If we additionally know the residue sequence, we can initialize a `mb.datasets.ResiduePBMDataset`.

In [8]:
dataset = mb.datasets.ResiduePBMDataset(df, x)
train = tdata.DataLoader(dataset=dataset, batch_size=128, shuffle=True)

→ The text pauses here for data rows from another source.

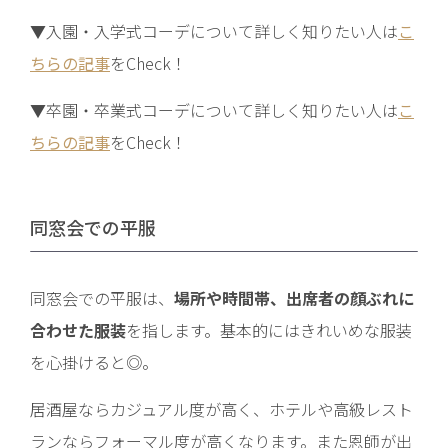
▼入園・入学式コーデについて詳しく知りたい人は
こ
ちらの記事
をCheck！
▼卒園・卒業式コーデについて詳しく知りたい人は
こ
ちらの記事
をCheck！
同窓会での平服
同窓会での平服は、
場所や時間帯、出席者の顔ぶれに
合わせた服装
を指します。基本的にはきれいめな服装
を心掛けると◎。
居酒屋ならカジュアル度が高く、ホテルや高級レスト
ランならフォーマル度が高くなります。また恩師が出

Then we use `mb.models.BMPrediction` to predict binding modes based on the residue sequences. An LSTM is used at the moment for that task.

In [None]:
bm_generator = mb.models.BMPrediction(
    input_size=21, 
    hidden_size=2, 
    num_layers=1, 
    seq_length=train.dataset.get_max_residue_length(),
)
model = mb.models.Multibind(datatype="pbm", bm_generator=bm_generator)

## Modeling Genomic data

This option can be used for scATAC data, for example. Internally the model works similar as for pbm data. Hence the measured signal also needs to be shifted such that the smallest value in the dataset is zero. Then we can use the `mb.datasets.GenomicsDataset` class to store the data and initialize the corresponding model:

In [None]:
model = mb.models.Multibind(datatype="gen", n_kernels=4)

Here the binding modes are also shared across all cells.

There are also other options for the models. They work in the same way as for PBM data. We just need to replace `"pbm"` by `"gen"`.

In general, there are some more parameters which are beyond the scope of this tutorial, but you can find them in the API documentation.